Variability of Fault Damage Zone Width in Strike−Slip Faults: A Case Study from the Coast of Geoje Island, Korea

Fault damage zones are regions surrounding a fault core where secondary fractures are intensely developed due to distributed deformation. Previous studies on small-scale faults (consisting of one or two geometric segments) have predicted that the characteristics of the damage zone vary depending on the position along the fault. However, applying these models to large-scale fault zones is challenging due to the lack of continuous exposure and their inherent structural complexity.
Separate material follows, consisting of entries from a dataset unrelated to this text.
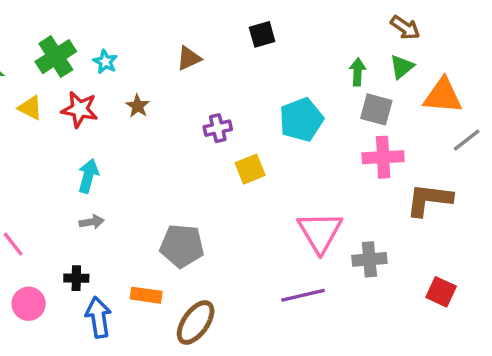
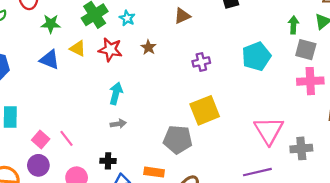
yellow square: (250, 169) -> (205, 110), moved, size x1.5

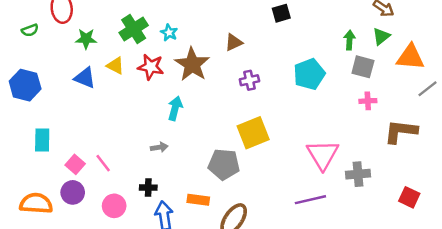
brown triangle: (182, 16) -> (234, 42), moved
brown star: (148, 47) -> (192, 64), size x2.0
pink cross: (310, 81) -> (368, 101), size x0.6
cyan arrow: (116, 93) -> (175, 108), moved

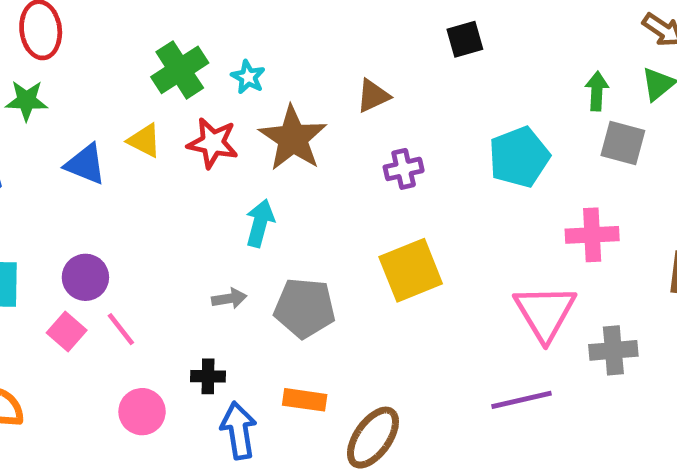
green star: (86, 39) -> (27, 101), moved
pink cross: (368, 101) -> (592, 235), moved, size x1.5
gray pentagon: (224, 164) -> (305, 308), moved
purple circle: (73, 192) -> (85, 277), moved

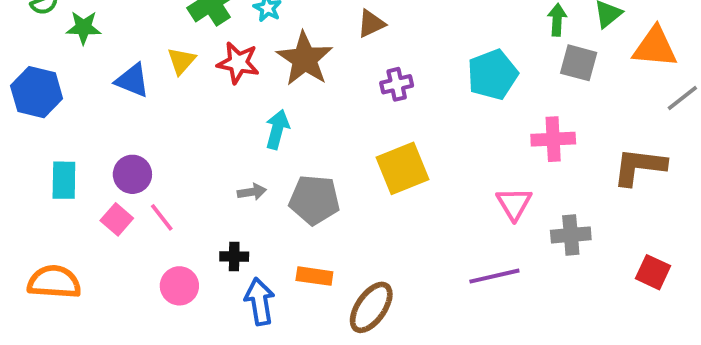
yellow triangle: (144, 141) -> (181, 61), turned 44
pink triangle: (545, 313) -> (514, 204), size x0.7

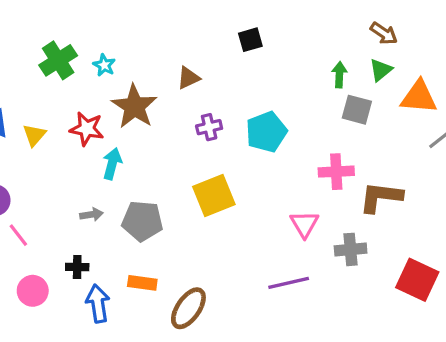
yellow triangle: (181, 61) -> (34, 135), moved
red star: (238, 63) -> (87, 129), moved
cyan pentagon: (493, 75) -> (266, 132), moved
brown L-shape: (639, 166) -> (381, 197), moved
red square: (653, 272) -> (417, 280), size x1.5

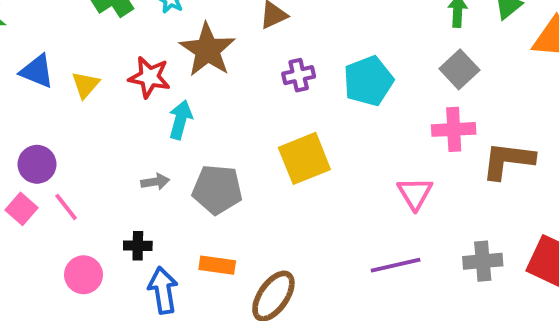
gray square: (357, 110) -> (459, 69), moved, turned 32
gray cross: (351, 249) -> (483, 261), moved

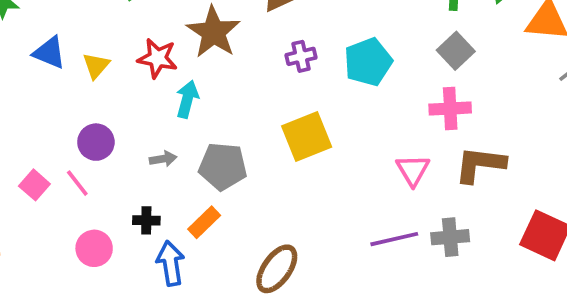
brown L-shape: (508, 160) -> (480, 164), moved
purple circle: (37, 164) -> (96, 142), moved
gray cross: (483, 261) -> (450, 237), moved
orange rectangle: (217, 265) -> (204, 222), moved, turned -52

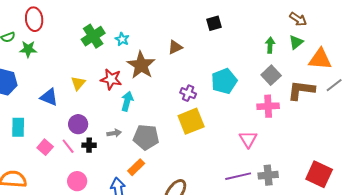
blue triangle: (49, 53) -> (49, 97), moved
purple cross: (301, 56) -> (188, 93), moved, turned 35
brown L-shape: (480, 164) -> (301, 90), moved
black cross: (146, 220) -> (89, 145), moved

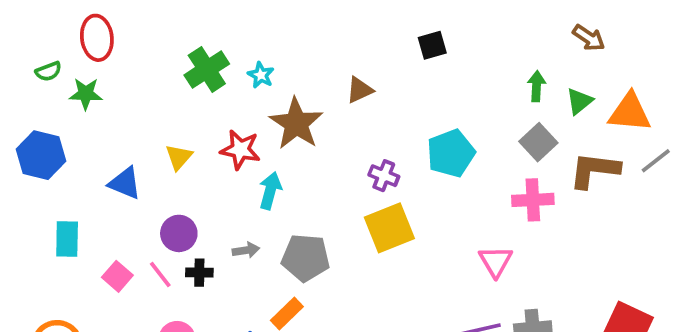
green triangle: (296, 42) -> (579, 101), moved

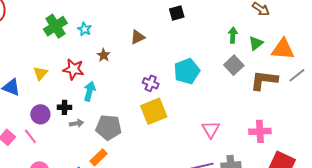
brown star: (296, 124) -> (104, 55), size x0.5
pink cross: (533, 200) -> (260, 131), moved
black cross: (199, 273) -> (64, 107), moved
This study aims to analyze the spatial variability of damage zone width in relation to fault geometry, focusing on medium-scale strike-slip faults (comprising three or more geometric segments), which offer a balance between structural complexity and observable continuity. The study area, Geoje Island, consists of hornfelsic Cretaceous lacustrine sedimentary rocks. The extensive wave-cut platforms along the coast provide excellent exposure for characterizing the geometry of the master fault and associated damage zones.

Fracture density (P₂₁) was systematically quantified across fault segments and boundaries using circular scanlines arranged along strike-perpendicular traverses. The width of the damage zone along each traverse scanlines was determined by analyzing the changes in fracture density relative to the distance from the Principal Displacement Zone (PDZ). The results indicate that the width of the damage zone is highly variable and exhibits significant asymmetry in certain sections. Specifically, in linking damage zones, a widespread distribution of damage is observed beyond the extensional overlap zones, contrasting with patterns typically seen in small-scale faults. Furthermore, strong asymmetry is prominent in regions where the fault strike changes. However, such widespread damage distribution and asymmetry are well consistent with the characteristics of tip damage zones observed in small-scale faults.

These observations indicate that geometric complexity at these locations contributed to arresting rupture propagation during reactivation. Although individual rupture mechanics are similar across scales, the cumulative effect of geometric barriers in medium-scale faults appears to dictate the spatial evolution of the damage zone.  These findings are expected to provide valuable insights for predicting and understanding the architectural evolution of large-scale fault zones.

 

This research was supported by a grant (2022-MOIS62-001(RS-2022-ND640011)) of National Disaster Risk Analysis and Management Technology in Earthquake funded by Ministry of Interior and Safety (MOIS, Korea).